Projet Cuba Québec des Capitales


Publié le 5 janvier 2017

BASEBALL. Les liens tissés avec Cuba par les Capitales de Québec depuis trois ans ne profitent pas qu’aux joueurs professionnels. Une dizaine de jeunes de Québec s’envolent vers les Caraïbes jusqu’au 12 janvier pour apprendre à la cubaine.

En tout, ils seront une douzaine de Québec et de Montréal; tous des joueurs assidus dans les ligues de baseball amateur. Ils seront accompagnés entre autres du président et directeur général des Capitales de Québec, Michel Laplante, instigateur du projet.
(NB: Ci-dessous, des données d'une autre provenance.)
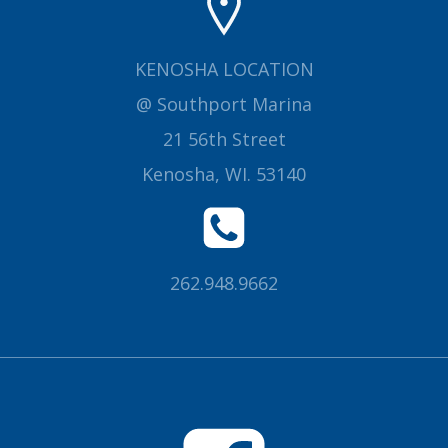
KENOSHA LOCATION
@ Southport Marina
21 56th Street
Kenosha, WI. 53140
262.948.9662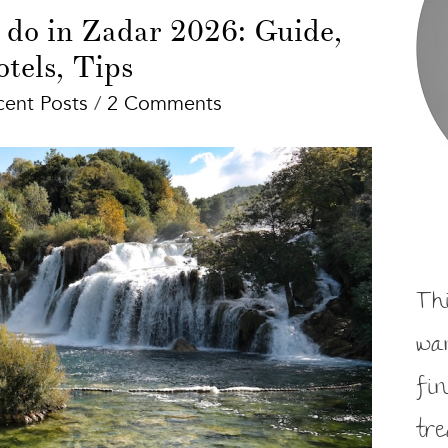
 do in Zadar 2026: Guide,
tels, Tips
cent Posts
/
2 Comments
Th
wa
fi
tr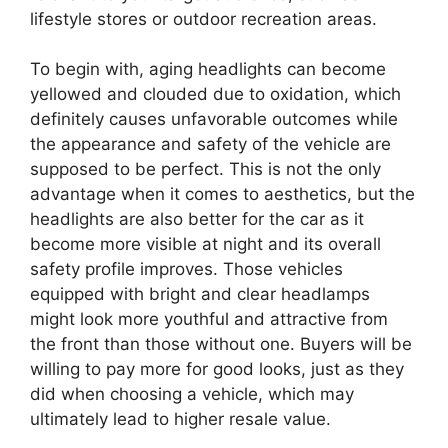
lifestyle stores or outdoor recreation areas.
To begin with, aging headlights can become
yellowed and clouded due to oxidation, which
definitely causes unfavorable outcomes while
the appearance and safety of the vehicle are
supposed to be perfect. This is not the only
advantage when it comes to aesthetics, but the
headlights are also better for the car as it
become more visible at night and its overall
safety profile improves. Those vehicles
equipped with bright and clear headlamps
might look more youthful and attractive from
the front than those without one. Buyers will be
willing to pay more for good looks, just as they
did when choosing a vehicle, which may
ultimately lead to higher resale value.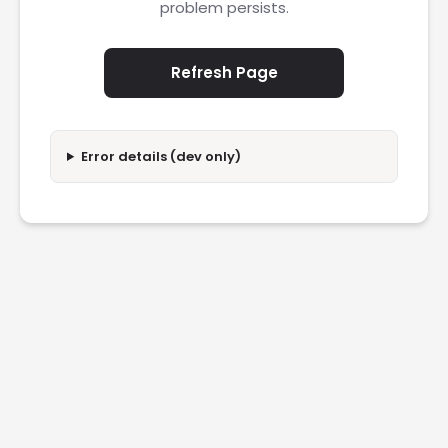
problem persists.
Refresh Page
Error details (dev only)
Alexis Dionne de l’Association VBAL de Québec y va pour la deuxième fois. De sa première expérience sur les terrains de baseball de Cuba, il se souvient des entraînements rythmés avec des coups de sifflet et « des taureaux qui se promènent autour du terrain! »
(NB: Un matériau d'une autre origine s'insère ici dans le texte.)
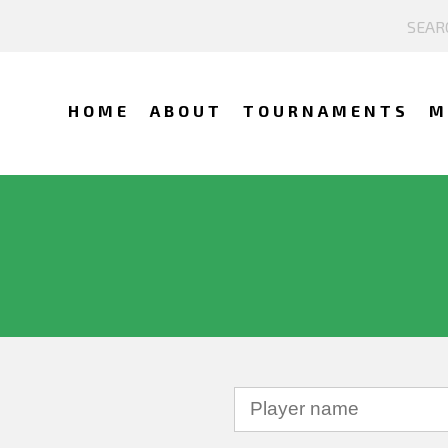
HOME
ABOUT
TOURNAMENTS
M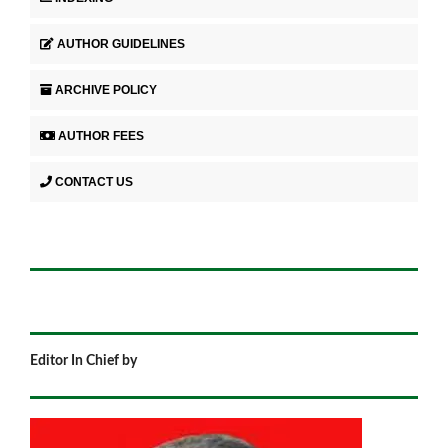
AUTHOR GUIDELINES
ARCHIVE POLICY
AUTHOR FEES
CONTACT US
Editor In Chief by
Michel Laplante ne s’en cache pas : le but premier est de « déstabiliser » les jeunes. « Ce qu’on voit beaucoup, c’est des super voyages en Floride où on va permettre de côtoyer les joueurs du baseball majeur, où on va avoir les plus beaux terrains et bien moi, je voulais faire tout le contraire. Je voulais aller dans un terrain qui n’est pas parfait, jouer avec des jeunes qui ont moins de sous, avoir des entraîneurs qui parlent seulement l'espagnol et de dire : comment tu vas réagir quand tout ne sera pas parfait? »

En « pantoufles » et sans gants

Reste que les joueurs québécois âgés entre 10 et 12 ans pourraient difficilement rêver d’un meilleur endroit pour lancer la balle : « Là-bas, 80% des jeunes jouent au baseball », note le père d’Alexis, Frédéric Dionne, président de l’Association VBAL. Mais ils le font effectivement de façon plus modeste a constaté Alexis, qui se rappelle avoir échangé des balles avec des joueurs chaussés de « pantoufles », sans casque et sans gants. Ce qui est loin de les empêcher de bien jouer, conclut le garçon.

Adaptation

Pendant le voyage, on veut que les jeunes s’amusent avant tout. « On espère que les répercussions vont être plus dans trois ou quatre ans », note Michel Laplante. La leçon d’adaptation qu’on veut leur partager sera selon lui plus qu’utile à ceux qui auront l’opportunité d’être repêchés au cours de leur carrière. « J’aimerais ça recevoir un e-mail quand un de ces jeunes-là va avoir 18-19 ans, qu’il va aller dans un collège américain et qu’il va m’écrire après trois mois pour me dire : J’ai trouvé ça tellement dur quand je suis arrivé, mais j’ai pensé à quand je suis allé à Cuba, à la capacité d’adaptation et ça m’a aidé. J’espère que c’est un déclencheur pour ça », conclut le PDG des Capitales.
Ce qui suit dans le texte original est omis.